Wiener Schnitzel
(Austrian-style Veal Cutlets)
1 pound boneless veal cut into medallions 4 inches in diameter and ½ inch thick
Salt & pepper to taste
½ cup all-purpose flour
2 eggs (well beaten)
1 cup plain bread crumbs (preferably home-made*)
Wedges of lemon
Canola Oil for frying
3 flat dishes for flour, egg and bread crumbs
½ stick of unsalted butter
Place each slice of veal in between two layers of plastic wrap and gently pound with the smooth side of a meat mallet until each slice in about ¼ inch thick and doubled in size. Season veal cutlets with salt and pepper to taste. Store seasoned cutlets in the refrigerator while preparing the bowls with the three coating ingredients.

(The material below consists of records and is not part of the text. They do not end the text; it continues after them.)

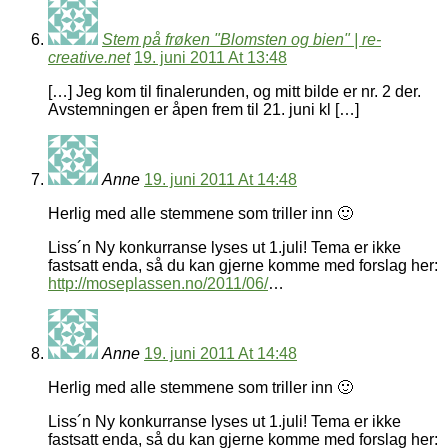
Stem på frøken "Blomsten og bien" | re-
creative.net
19. juni 2011 At 13:48
[…] Jeg kom til finalerunden, og mitt bilde er nr. 2 der.
Avstemningen er åpen frem til 21. juni kl […]
Anne
19. juni 2011 At 14:48
Herlig med alle stemmene som triller inn 🙂
Liss´n Ny konkurranse lyses ut 1.juli! Tema er ikke
fastsatt enda, så du kan gjerne komme med forslag her:
http://moseplassen.no/2011/06/
…
Anne
19. juni 2011 At 14:48
Herlig med alle stemmene som triller inn 🙂
Liss´n Ny konkurranse lyses ut 1.juli! Tema er ikke
fastsatt enda, så du kan gjerne komme med forslag her:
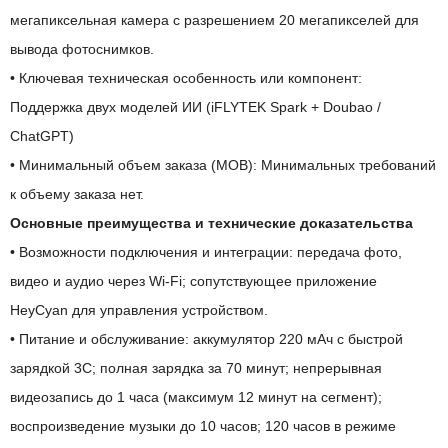
мегапиксельная камера с разрешением 20 мегапикселей для
вывода фотоснимков.
• Ключевая техническая особенность или компонент:
Поддержка двух моделей ИИ (iFLYTEK Spark + Doubao /
ChatGPT)
• Минимальный объем заказа (МОВ): Минимальных требований
к объему заказа нет.
Основные преимущества и технические доказательства
• Возможности подключения и интеграции: передача фото,
видео и аудио через Wi-Fi; сопутствующее приложение
HeyCyan для управления устройством.
• Питание и обслуживание: аккумулятор 220 мАч с быстрой
зарядкой 3C; полная зарядка за 70 минут; непрерывная
видеозапись до 1 часа (максимум 12 минут на сегмент);
воспроизведение музыки до 10 часов; 120 часов в режиме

Sift flour into a bowl, beat the two eggs and pour into the second bowl and finally place the bread crumbs in the third flat bowl.

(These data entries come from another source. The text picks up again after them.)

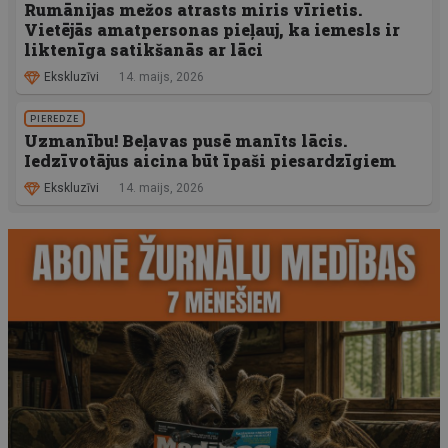
Rumānijas mežos atrasts miris vīrietis.
Vietējās amatpersonas pieļauj, ka iemesls ir
liktenīga satikšanās ar lāci
Ekskluzīvi
14. maijs, 2026
PIEREDZE
Uzmanību! Beļavas pusē manīts lācis.
Iedzīvotājus aicina būt īpaši piesardzīgiem
Ekskluzīvi
14. maijs, 2026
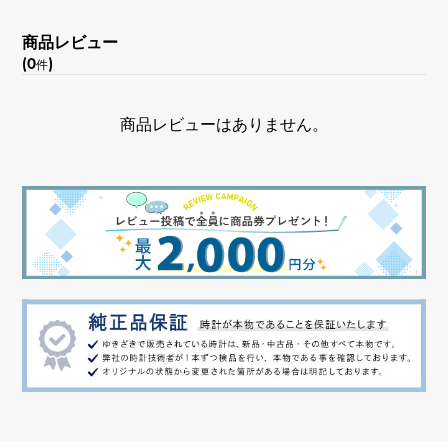
縦 約5 × 横 約5mm
商品レビュー
(0
)
件
商品レビューはありません。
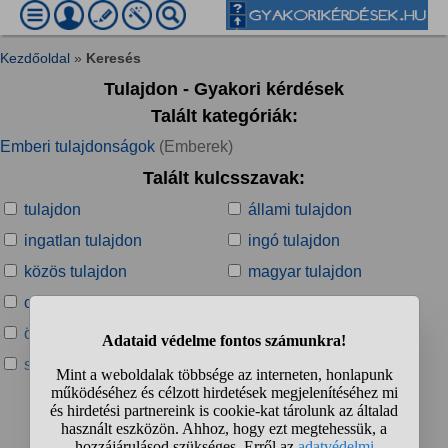
Kezdőoldal
»
Keresés
Tulajdon - Gyakori kérdések
Talált kategóriák:
Emberi tulajdonságok
(Emberek)
Talált kulcsszavak:
tulajdon
állami tulajdon
ingatlan tulajdon
ingó tulajdon
közös tulajdon
magyar tulajdon
osztatlan közös tulajdon
osztatlan tulajdon
önkormányzati tulajdon
saját tulajdon
szellemi tulajdon
Talált kérdések:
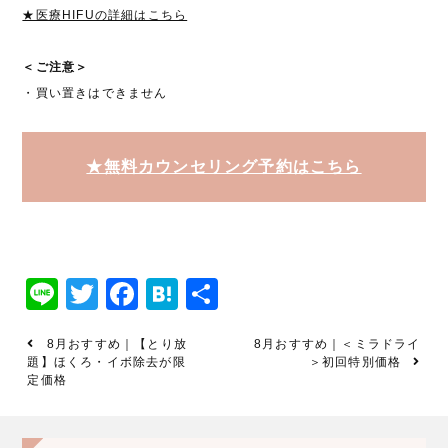
★医療HIFUの詳細はこちら
＜ご注意＞
・買い置きはできません
★無料カウンセリング予約はこちら
Line
Twitter
Facebook
Hatena
共
有
8月おすすめ｜【とり放
8月おすすめ｜＜ミラドライ
題】ほくろ・イボ除去が限
＞初回特別価格
定価格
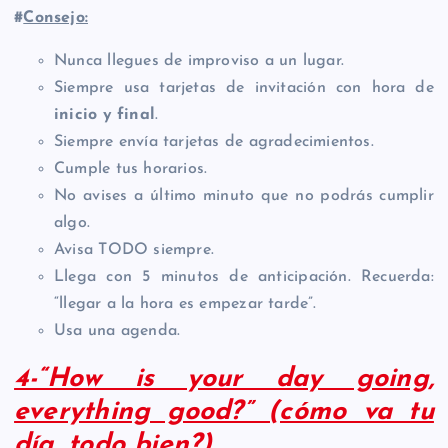
#
Consejo:
Nunca llegues de improviso a un lugar.
Siempre usa tarjetas de invitación con hora de
inicio y final
.
Siempre envía tarjetas de agradecimientos.
Cumple tus horarios.
No avises a último minuto que no podrás cumplir
algo.
Avisa TODO siempre.
Llega con 5 minutos de anticipación. Recuerda:
“llegar a la hora es empezar tarde”.
Usa una agenda.
4-“How is your day going,
everything good?” (cómo va tu
día, todo bien?)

Fill a deep fry pan with at least one inch of canola oil. Heat oil on medium-high until the cutlet sizzles when it touches the oil.

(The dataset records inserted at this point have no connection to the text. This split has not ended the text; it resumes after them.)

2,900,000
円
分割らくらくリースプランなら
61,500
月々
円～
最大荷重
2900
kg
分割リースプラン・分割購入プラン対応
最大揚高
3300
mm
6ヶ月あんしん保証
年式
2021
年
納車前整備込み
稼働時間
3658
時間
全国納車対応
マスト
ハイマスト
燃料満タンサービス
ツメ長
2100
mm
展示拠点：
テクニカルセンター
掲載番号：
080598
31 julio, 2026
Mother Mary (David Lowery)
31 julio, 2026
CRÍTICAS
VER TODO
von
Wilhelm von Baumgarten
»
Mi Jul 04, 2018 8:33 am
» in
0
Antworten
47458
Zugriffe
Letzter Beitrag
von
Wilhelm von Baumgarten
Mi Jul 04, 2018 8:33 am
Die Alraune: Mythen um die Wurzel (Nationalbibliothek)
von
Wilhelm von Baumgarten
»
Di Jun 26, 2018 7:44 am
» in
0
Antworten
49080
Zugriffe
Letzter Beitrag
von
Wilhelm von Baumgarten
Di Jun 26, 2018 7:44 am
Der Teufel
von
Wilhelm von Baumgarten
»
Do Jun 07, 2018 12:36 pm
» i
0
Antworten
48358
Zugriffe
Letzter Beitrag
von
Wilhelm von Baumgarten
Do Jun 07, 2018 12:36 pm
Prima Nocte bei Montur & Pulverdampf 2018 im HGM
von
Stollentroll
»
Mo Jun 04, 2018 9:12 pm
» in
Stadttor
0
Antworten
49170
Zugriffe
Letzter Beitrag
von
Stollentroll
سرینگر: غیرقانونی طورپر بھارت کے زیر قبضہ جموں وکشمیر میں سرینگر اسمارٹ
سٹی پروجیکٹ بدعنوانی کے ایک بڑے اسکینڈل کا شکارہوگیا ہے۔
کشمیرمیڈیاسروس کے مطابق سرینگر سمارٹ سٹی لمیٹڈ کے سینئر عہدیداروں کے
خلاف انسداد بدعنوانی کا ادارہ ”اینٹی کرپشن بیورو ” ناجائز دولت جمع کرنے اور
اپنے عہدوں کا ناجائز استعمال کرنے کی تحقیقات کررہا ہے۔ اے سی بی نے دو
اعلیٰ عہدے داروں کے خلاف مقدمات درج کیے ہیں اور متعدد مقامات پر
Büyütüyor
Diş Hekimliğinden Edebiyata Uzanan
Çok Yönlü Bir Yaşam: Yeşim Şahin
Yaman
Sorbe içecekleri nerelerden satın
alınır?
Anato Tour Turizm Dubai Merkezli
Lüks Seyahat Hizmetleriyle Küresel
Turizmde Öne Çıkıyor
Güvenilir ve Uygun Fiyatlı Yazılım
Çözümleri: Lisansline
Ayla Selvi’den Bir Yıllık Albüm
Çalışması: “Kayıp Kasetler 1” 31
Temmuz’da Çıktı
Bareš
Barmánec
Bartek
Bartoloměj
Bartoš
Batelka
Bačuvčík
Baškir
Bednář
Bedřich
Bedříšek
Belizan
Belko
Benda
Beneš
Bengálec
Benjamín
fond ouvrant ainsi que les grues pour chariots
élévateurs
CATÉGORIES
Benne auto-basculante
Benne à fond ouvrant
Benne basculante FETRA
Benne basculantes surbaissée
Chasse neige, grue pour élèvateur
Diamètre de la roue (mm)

Working one cutlet at a time, dredge a cutlet into flour. Shake off excess. Follow by dipping the cutlet into beaten egg, draining off excess and finally coat the cutlet in the breadcrumbs. Make sure each cutlet is thoroughly coated before frying.
Place two cutlets in hot oil and fry until golden on each side (stay with the cutlets as the process takes only three to four minutes per side.) Drain cutlets on paper towels and continue the same process until all cutlets are fried.
Once cutlets have all been fried drizzle with hot, melted unsalted butter and server with plenty of fresh wedges of lemon.
*Homemade bread crumbs offer the most authentic flavor. I add salt, pepper, garlic powder and fresh dried chives to the bread crumbs and pulse into a fine crumb.